* _ASSIGNMENT_
The lines below, from the one holding "120 WEST MCLEROY BOULEVARD" through the one holding "Order online now and enjoy Oba", are to be restated word for word, with all images left out.

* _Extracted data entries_
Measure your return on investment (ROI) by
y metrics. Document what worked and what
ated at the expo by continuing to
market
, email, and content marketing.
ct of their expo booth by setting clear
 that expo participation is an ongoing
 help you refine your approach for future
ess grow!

* * *

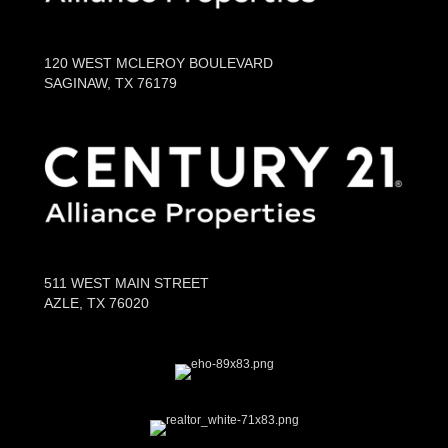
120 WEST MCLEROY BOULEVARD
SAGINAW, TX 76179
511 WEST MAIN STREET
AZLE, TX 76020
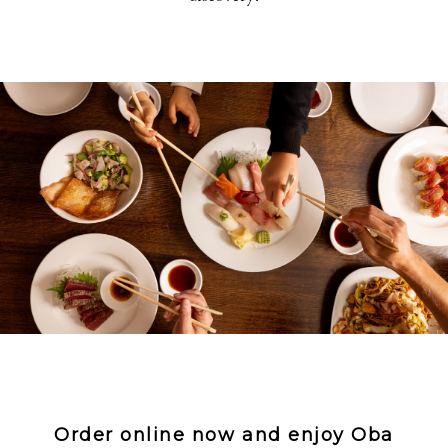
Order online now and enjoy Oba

* _TASK SOLUTION_
120 WEST MCLEROY BOULEVARD
SAGINAW, TX 76179
511 WEST MAIN STREET
AZLE, TX 76020
Order online now and enjoy Oba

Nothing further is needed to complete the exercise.